- _Work task_:
Retype the listing below exactly, pictures removed.
[[ Records for this task open ]]
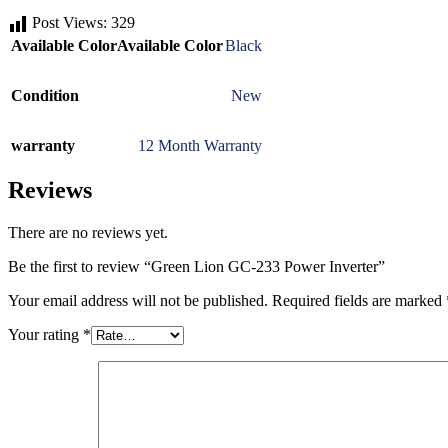
Post Views:
329
Available Color
Available Color
Black
Condition
New
warranty
12 Month Warranty
Reviews
There are no reviews yet.
Be the first to review “Green Lion GC-233 Power Inverter”
Your email address will not be published.
Required fields are marked
Your rating
*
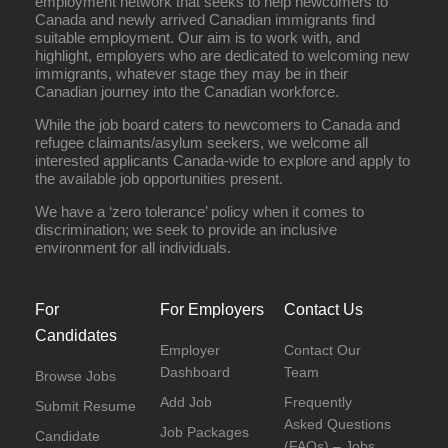
employment network that seeks to help newcomers to
Canada and newly arrived Canadian immigrants find
suitable employment. Our aim is to work with, and
highlight, employers who are dedicated to welcoming new
immigrants, whatever stage they may be in their
Canadian journey into the Canadian workforce.
While the job board caters to newcomers to Canada and
refugee claimants/asylum seekers, we welcome all
interested applicants Canada-wide to explore and apply to
the available job opportunities present.
We have a ‘zero tolerance’ policy when it comes to
discrimination; we seek to provide an inclusive
environment for all individuals.
For
For Employers
Contact Us
Candidates
Employer
Contact Our
Dashboard
Team
Browse Jobs
Add Job
Frequently
Submit Resume
Asked Questions
Job Packages
Candidate
(FAQs) – Jobs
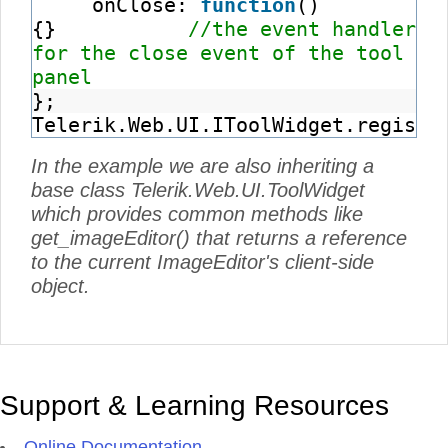
onClose:
function
()
{}
//the event handler
for the close event of the tool
panel
};
Telerik.Web.UI.IToolWidget.registe
In the example we are also inheriting a
base class Telerik.Web.UI.ToolWidget
which provides common methods like
get_imageEditor() that returns a reference
to the current ImageEditor's client-side
object.
Support & Learning Resources
Online Documentation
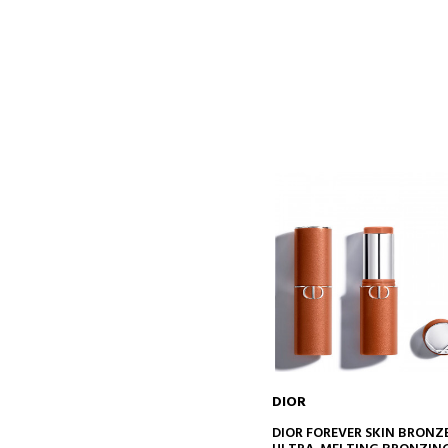
DIOR
ADD TO CART
DIOR FOREVER SKIN BRONZ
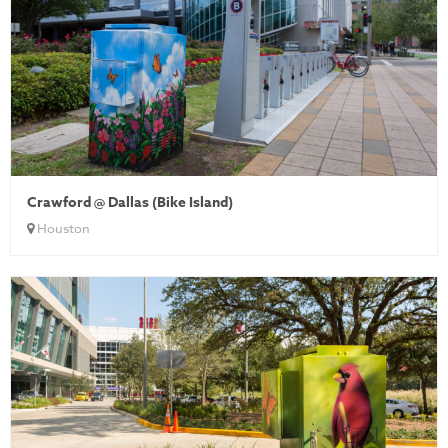
Crawford @ Dallas (Bike Island)
Houston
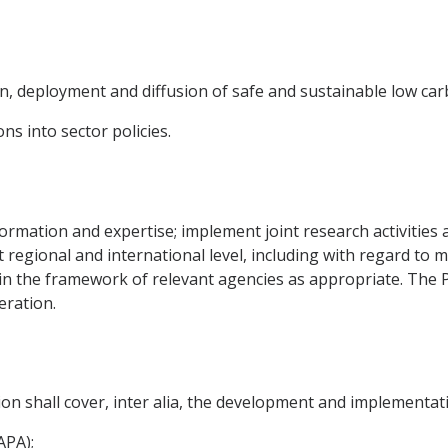
n, deployment and diffusion of safe and sustainable low ca
ns into sector policies.
nformation and expertise; implement joint research activitie
at regional and international level, including with regard t
es in the framework of relevant agencies as appropriate. The P
eration.
on shall cover, inter alia, the development and implementati
APA);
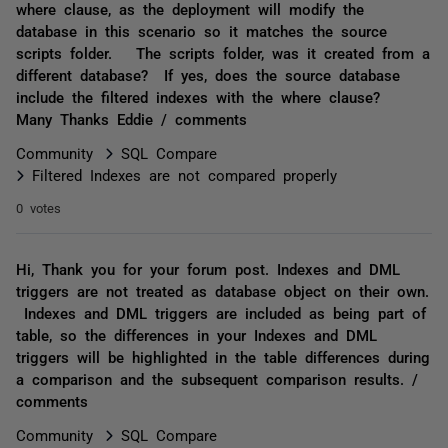
where clause, as the deployment will modify the
database in this scenario so it matches the source
scripts folder. The scripts folder, was it created from a
different database? If yes, does the source database
include the filtered indexes with the where clause?
Many Thanks Eddie / comments
Community
SQL Compare
Filtered Indexes are not compared properly
0 votes
Hi, Thank you for your forum post. Indexes and DML
triggers are not treated as database object on their own.
Indexes and DML triggers are included as being part of
table, so the differences in your Indexes and DML
triggers will be highlighted in the table differences during
a comparison and the subsequent comparison results. /
comments
Community
SQL Compare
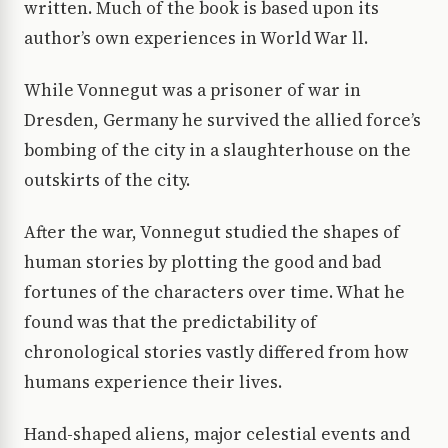
written. Much of the book is based upon its
author’s own experiences in World War ll.
While Vonnegut was a prisoner of war in
Dresden, Germany he survived the allied force’s
bombing of the city in a slaughterhouse on the
outskirts of the city.
After the war, Vonnegut studied the shapes of
human stories by plotting the good and bad
fortunes of the characters over time. What he
found was that the predictability of
chronological stories vastly differed from how
humans experience their lives.
Hand-shaped aliens, major celestial events and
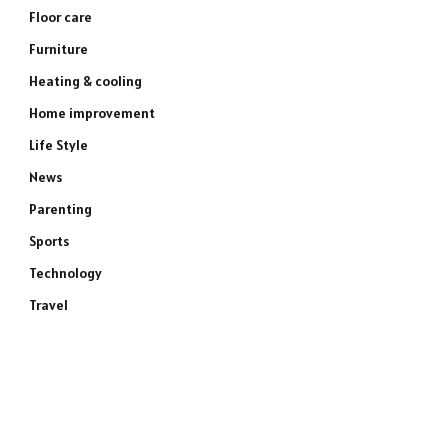
Floor care
Furniture
Heating & cooling
Home improvement
Life Style
News
Parenting
Sports
Technology
Travel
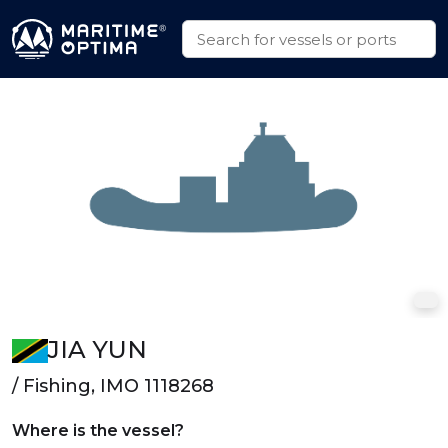
JIA YUN
/ Fishing, IMO 1118268
Where is the vessel?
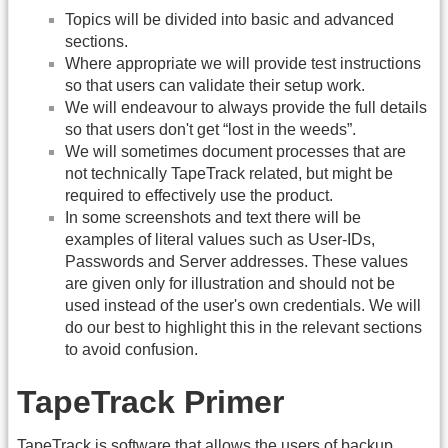
Topics will be divided into basic and advanced
sections.
Where appropriate we will provide test instructions
so that users can validate their setup work.
We will endeavour to always provide the full details
so that users don't get “lost in the weeds”.
We will sometimes document processes that are
not technically TapeTrack related, but might be
required to effectively use the product.
In some screenshots and text there will be
examples of literal values such as User-IDs,
Passwords and Server addresses. These values
are given only for illustration and should not be
used instead of the user's own credentials. We will
do our best to highlight this in the relevant sections
to avoid confusion.
TapeTrack Primer
TapeTrack is software that allows the users of backup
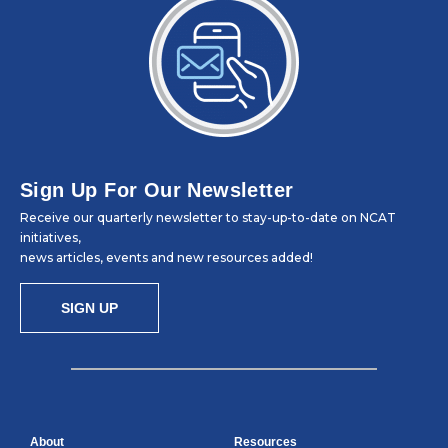
Sign Up For Our Newsletter
Receive our quarterly newsletter to stay-up-to-date on NCAT
initiatives,
news articles, events and new resources added!
SIGN UP
About
Resources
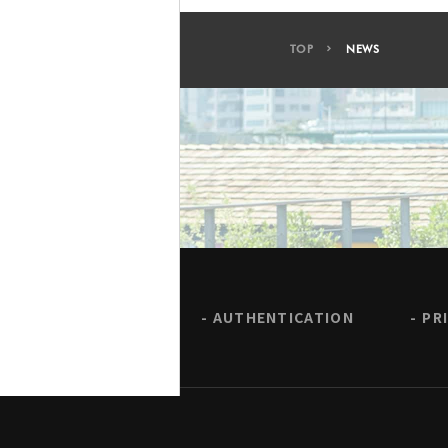
TOP
NEWS
AUTHENTICATION
PR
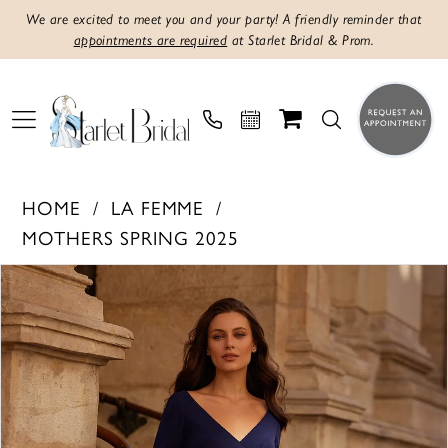
We are excited to meet you and your party! A friendly reminder that
appointments are required
at Starlet Bridal & Prom.
HOME
LA FEMME
MOTHERS SPRING 2025
Products
Skip
PAUSE AUTOPLAY
PREVIOUS SLIDE
NEXT SLIDE
0
Views
to
1
Carousel
end
2
3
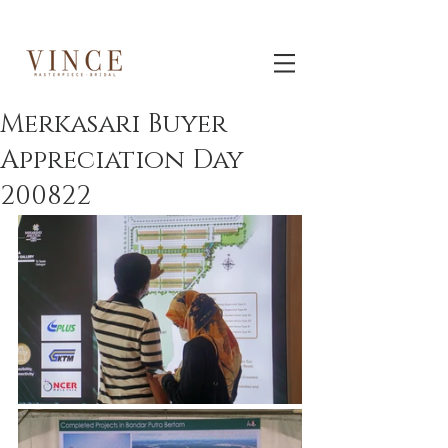
Merkasari Buyer
Appreciation Day
200822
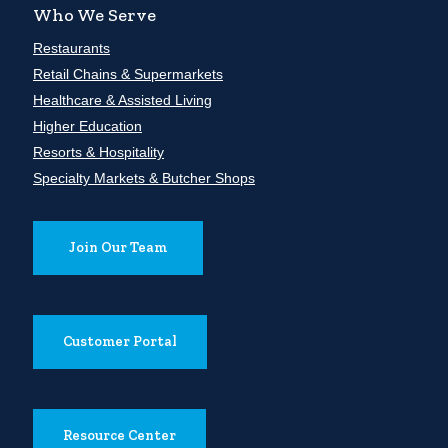
Who We Serve
Restaurants
Retail Chains & Supermarkets
Healthcare & Assisted Living
Higher Education
Resorts & Hospitality
Specialty Markets & Butcher Shops
Join Our Team
Customer Portal
Resource Center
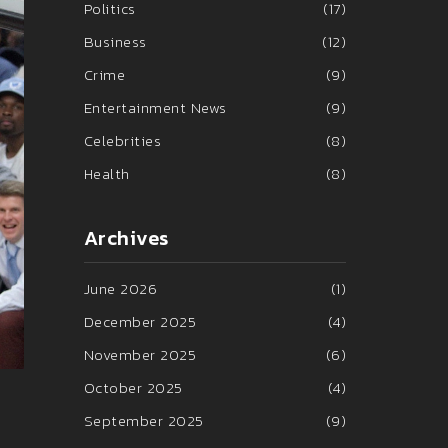
Politics
(17)
Business
(12)
Crime
(9)
Entertainment News
(9)
Celebrities
(8)
Health
(8)
Archives
June 2026
(1)
December 2025
(4)
November 2025
(6)
October 2025
(4)
September 2025
(9)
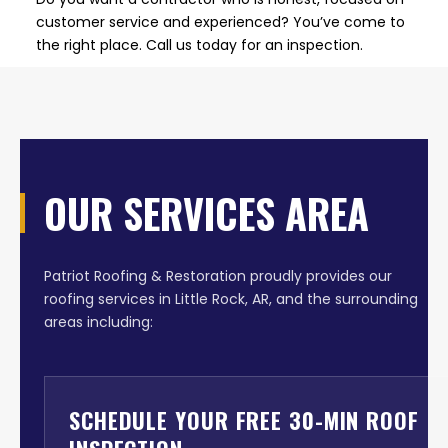
customer service and experienced? You’ve come to
the right place. Call us today for an inspection.
OUR SERVICES AREA
Patriot Roofing & Restoration proudly provides our
roofing services in Little Rock, AR, and the surrounding
areas including:
SCHEDULE YOUR FREE 30-MIN ROOF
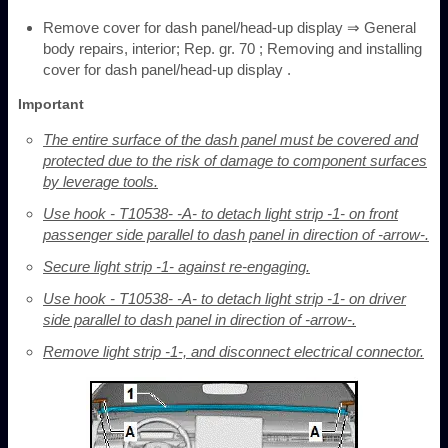
Remove cover for dash panel/head-up display ⇒ General
body repairs, interior; Rep. gr. 70 ; Removing and installing
cover for dash panel/head-up display .
Important
The entire surface of the dash panel must be covered and
protected due to the risk of damage to component surfaces
by leverage tools.
Use hook - T10538- -A- to detach light strip -1- on front
passenger side parallel to dash panel in direction of -arrow-.
Secure light strip -1- against re-engaging.
Use hook - T10538- -A- to detach light strip -1- on driver
side parallel to dash panel in direction of -arrow-.
Remove light strip -1-, and disconnect electrical connector.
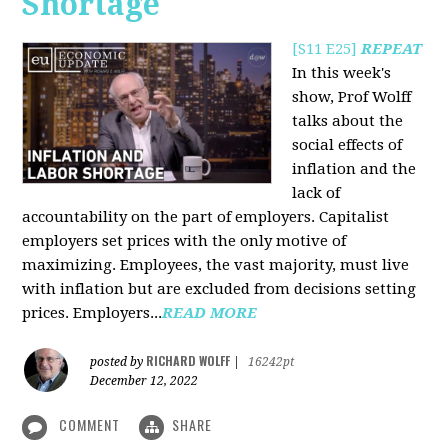
Shortage
[S11 E25]
REPEAT
In this week's
show, Prof Wolff
talks about the
social effects of
inflation and the
lack of
accountability on the part of employers. Capitalist
employers set prices with the only motive of
maximizing. Employees, the vast majority, must live
with inflation but are excluded from decisions setting
prices. Employers...
READ MORE
RICHARD WOLFF
posted by
|
16242pt
December 12, 2022
COMMENT
SHARE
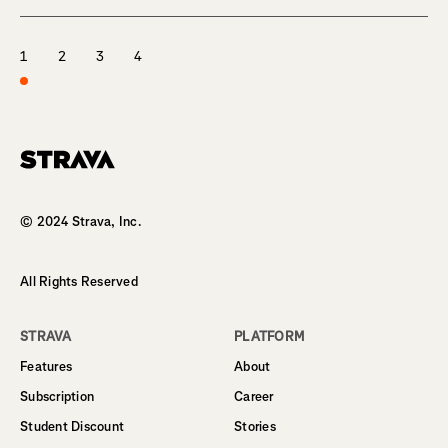
1
2
3
4
Homepage
© 2024 Strava, Inc.
All Rights Reserved
STRAVA
PLATFORM
Features
About
Subscription
Career
Student Discount
Stories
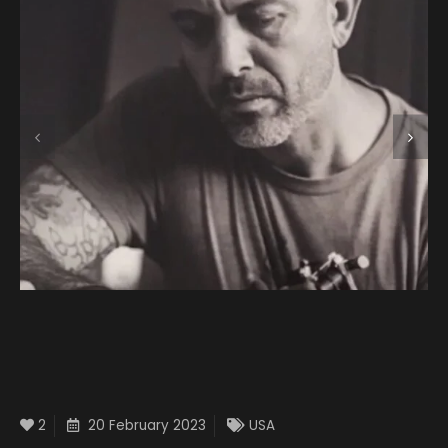
2
20 February 2023
USA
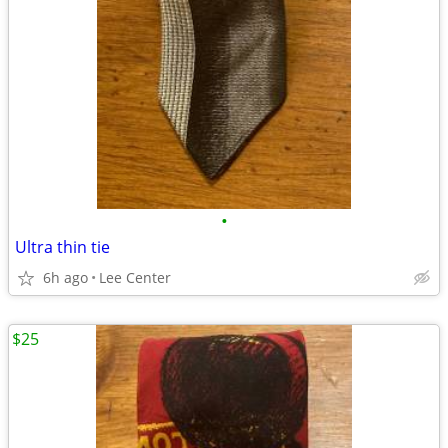
•
Ultra thin tie
6h ago
Lee Center
$25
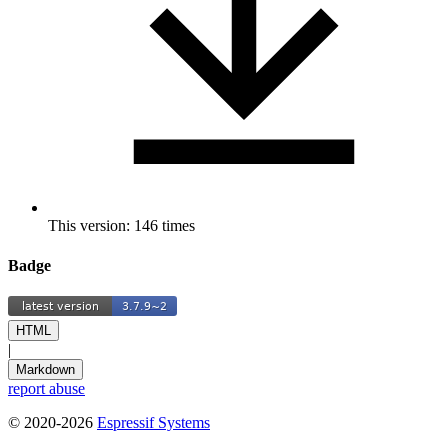
This version: 146 times
Badge
HTML
|
Markdown
report abuse
© 2020-2026
Espressif Systems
[[ Records for this task closed ]]
- _Solution to this problem_:
Post Views:
329
Available Color
Available Color
Black
Condition
New
warranty
12 Month Warranty
Reviews
There are no reviews yet.
Be the first to review “Green Lion GC-233 Power Inverter”
Your email address will not be published.
Required fields are marked
Your rating
*
employment network that seeks to help newcomers to
Canada and newly arrived Canadian immigrants find
suitable employment. Our aim is to work with, and
highlight, employers who are dedicated to welcoming new
immigrants, whatever stage they may be in their
Canadian journey into the Canadian workforce.
While the job board caters to newcomers to Canada and
refugee claimants/asylum seekers, we welcome all
interested applicants Canada-wide to explore and apply to
the available job opportunities present.
We have a ‘zero tolerance’ policy when it comes to
discrimination; we seek to provide an inclusive
environment for all individuals.
For
For Employers
Contact Us
Candidates
Employer
Contact Our
Dashboard
Team
Browse Jobs
Add Job
Frequently
Submit Resume
Asked Questions
Job Packages
Candidate
(FAQs) – Jobs
onClose:
function
()
{}
//the event handler
for the close event of the tool
panel
};
Telerik.Web.UI.IToolWidget.registe
In the example we are also inheriting a
base class Telerik.Web.UI.ToolWidget
which provides common methods like
get_imageEditor() that returns a reference
to the current ImageEditor's client-side
object.
Support & Learning Resources
Online Documentation
DIOR
ADD TO CART
DIOR FOREVER SKIN BRONZ
Crawford @ Dallas (Bike Island)
Houston
n, deployment and diffusion of safe and sustainable low ca
ns into sector policies.
nformation and expertise; implement joint research activitie
at regional and international level, including with regard t
es in the framework of relevant agencies as appropriate. The P
eration.
on shall cover, inter alia, the development and implementati
APA);
where clause, as the deployment will modify the
database in this scenario so it matches the source
scripts folder. The scripts folder, was it created from a
different database? If yes, does the source database
include the filtered indexes with the where clause?
Many Thanks Eddie / comments
Community
SQL Compare
Filtered Indexes are not compared properly
0 votes
Hi, Thank you for your forum post. Indexes and DML
triggers are not treated as database object on their own.
Indexes and DML triggers are included as being part of
table, so the differences in your Indexes and DML
triggers will be highlighted in the table differences during
a comparison and the subsequent comparison results. /
comments
Community
SQL Compare
written. Much of the book is based upon its
author’s own experiences in World War ll.
While Vonnegut was a prisoner of war in
Dresden, Germany he survived the allied force’s
bombing of the city in a slaughterhouse on the
outskirts of the city.
After the war, Vonnegut studied the shapes of
human stories by plotting the good and bad
fortunes of the characters over time. What he
found was that the predictability of
chronological stories vastly differed from how
humans experience their lives.
Hand-shaped aliens, major celestial events and
Floor care
Furniture
Heating & cooling
Home improvement
Life Style
News
Parenting
Sports
Technology
Travel
JIA YUN
/ Fishing, IMO 1118268
Where is the vessel?
Topics will be divided into basic and advanced
sections.
Where appropriate we will provide test instructions
so that users can validate their setup work.
We will endeavour to always provide the full details
so that users don't get “lost in the weeds”.
We will sometimes document processes that are
not technically TapeTrack related, but might be
required to effectively use the product.
In some screenshots and text there will be
examples of literal values such as User-IDs,
Passwords and Server addresses. These values
are given only for illustration and should not be
used instead of the user's own credentials. We will
do our best to highlight this in the relevant sections
to avoid confusion.
TapeTrack Primer
TapeTrack is software that allows the users of backup
Sign Up For Our Newsletter
Receive our quarterly newsletter to stay-up-to-date on NCAT
initiatives,
news articles, events and new resources added!
SIGN UP
About
Resources
TOP
NEWS
AUTHENTICATION
PR
We are excited to meet you and your party! A friendly reminder that
appointments are required
at Starlet Bridal & Prom.
HOME
LA FEMME
MOTHERS SPRING 2025
Products
Skip
PAUSE AUTOPLAY
PREVIOUS SLIDE
NEXT SLIDE
0
Views
to
1
Carousel
end
2
3
Merkasari Buyer
Appreciation Day
200822
Who We Serve
Restaurants
Retail Chains & Supermarkets
Healthcare & Assisted Living
Higher Education
Resorts & Hospitality
Specialty Markets & Butcher Shops
Join Our Team
Customer Portal
Resource Center
Politics
(17)
Business
(12)
Crime
(9)
Entertainment News
(9)
Celebrities
(8)
Health
(8)
Archives
June 2026
(1)
December 2025
(4)
November 2025
(6)
October 2025
(4)
September 2025
(9)
customer service and experienced? You’ve come to
the right place. Call us today for an inspection.
OUR SERVICES AREA
Patriot Roofing & Restoration proudly provides our
roofing services in Little Rock, AR, and the surrounding
areas including:
SCHEDULE YOUR FREE 30-MIN ROOF
Remove cover for dash panel/head-up display ⇒ General
body repairs, interior; Rep. gr. 70 ; Removing and installing
cover for dash panel/head-up display .
Important
The entire surface of the dash panel must be covered and
protected due to the risk of damage to component surfaces
by leverage tools.
Use hook - T10538- -A- to detach light strip -1- on front
passenger side parallel to dash panel in direction of -arrow-.
Secure light strip -1- against re-engaging.
Use hook - T10538- -A- to detach light strip -1- on driver
side parallel to dash panel in direction of -arrow-.
Remove light strip -1-, and disconnect electrical connector.
Shortage
[S11 E25]
REPEAT
In this week's
show, Prof Wolff
talks about the
social effects of
inflation and the
lack of
accountability on the part of employers. Capitalist
employers set prices with the only motive of
maximizing. Employees, the vast majority, must live
with inflation but are excluded from decisions setting
prices. Employers...
READ MORE
RICHARD WOLFF
posted by
|
16242pt
December 12, 2022
COMMENT
SHARE
1
2
3
4
Homepage
© 2024 Strava, Inc.
All Rights Reserved
STRAVA
PLATFORM
Features
About
Subscription
Career
Student Discount
Stories
2
20 February 2023
USA
•
Ultra thin tie
6h ago
Lee Center
$25
This version: 146 times
Badge
HTML
|
Markdown
report abuse
© 2020-2026
Espressif Systems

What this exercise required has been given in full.